Record by record, write out the listing word for word while omitting pictures.
--- RECORDS PROVIDED ---
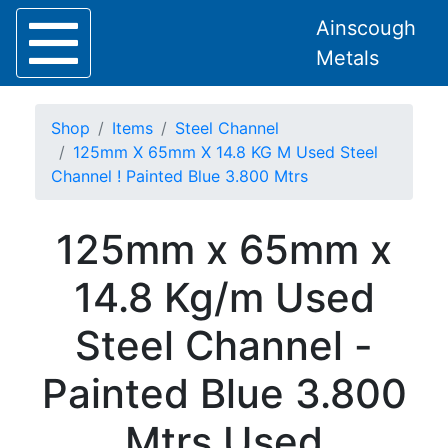
Ainscough
Metals
Shop
Items
Steel Channel
125mm X 65mm X 14.8 KG M Used Steel
Channel ! Painted Blue 3.800 Mtrs
Home
125mm x 65mm x
About
Collection
14.8 Kg/m Used
Delivery
Services
Steel Channel -
Offers
Policies
Painted Blue 3.800
Contact
Steel
Mtrs Used
Angle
---
- EXERCISE SOLUTION:
Ainscough
Metals
Shop
Items
Steel Channel
125mm X 65mm X 14.8 KG M Used Steel
Channel ! Painted Blue 3.800 Mtrs
Home
125mm x 65mm x
About
Collection
14.8 Kg/m Used
Delivery
Services
Steel Channel -
Offers
Policies
Painted Blue 3.800
Contact
Steel
Mtrs Used
Angle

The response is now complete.